Alazar Kebede
The composition of global growth and wealth has changed dramatically since the 1990s. It is true that China’s economic transformation and sustainable fast development is phenomenal. It enabled her to emerge as the second largest economy in the world. With its rate of development, many predict China to overtake the United States as the number one world economy in the coming ten years. This ever growing economic prominence enabled China to have greater political and economic leverage in the current global political and economic operations.
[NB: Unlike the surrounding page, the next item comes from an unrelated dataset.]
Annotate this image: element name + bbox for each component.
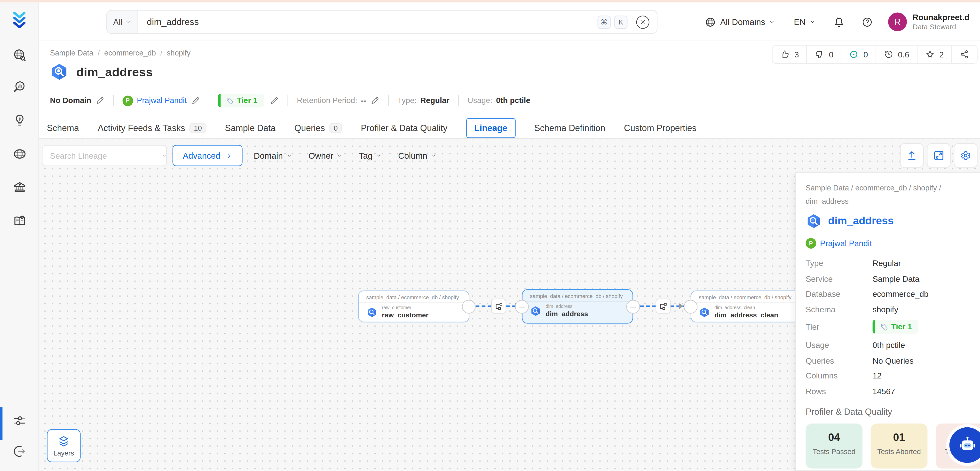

However, the reality is that while countries like China, India and Brazil will soon have the largest economies in the world living standards have a long way to go before they catch up with those in Europe, the United States and Japan. According to the World Bank and OECD recent study reports, only 31 per cent of people in Latin America and 13 per cent of people in Asia are part of the ‘global middle class’. The facts on the ground revealed that, the emerging economies are catching up but doing so more slowly than is often realized.
What this shift implies is that unlike the two previous waves of globalization which are dominated in turn by Britain and United States, the current ‘third wave’ is not characterized by one underpinning economic paradigm or a single dominant country, although the rise of Asia will loom large. Indeed, the world is becoming increasingly diverse in its approaches to economic policies. However, this growing interest to test new policy responses needs to be anchored by a commitment to a set of basic principles shared between the developed and emerging economies to ensure that it does not erode global cooperation and a sense of a shared global interest.
In the current wave of globalization and changing balance of economic power, the institutions that provide the glue of rules-based multilateralism need to undergo a process of adaptation based on a simple principle. They need to broaden their governance to take in and reflect new states and their growth paths, widen the scope of their intellectual and empirical frameworks, and ensure, at all costs, that they remain relevant to the emerging powers which are redefining the global economy. This high road in turn requires collaboration and partnership between nation states and an urgency of decision-making which manages short-term needs in the long-term global interest. The crucial issue here is, what are the possible ways to achieve the above mentioned goals.
In the current global economy, people, particularly in the developed world, are understandably concerned about whether this third wave of globalization is essentially in their interests. They fear that as the East emerges, the West will become ‘submerged’. However, as they grow, these economies create new markets for high-value goods and services from the West. Notable European economic analysts argued that the challenge for developed countries particularly to Europe is to transform their people from consumer to producer, to be smarter and more specialized, more innovative and more energetic, if they want to secure their share of the world’s rising demand.
There is little doubt that globalization, through its positive impact on growth, is contributing to the increased demand for commodities and creating resource constraints, particularly of food and water. Increased international trade in goods can also contribute to climate change through increases in shipping and aviation. But the spread of ideas and technologies can also help solve these problems. The answer is not to dismantle globalization, but to make growth itself sustainable.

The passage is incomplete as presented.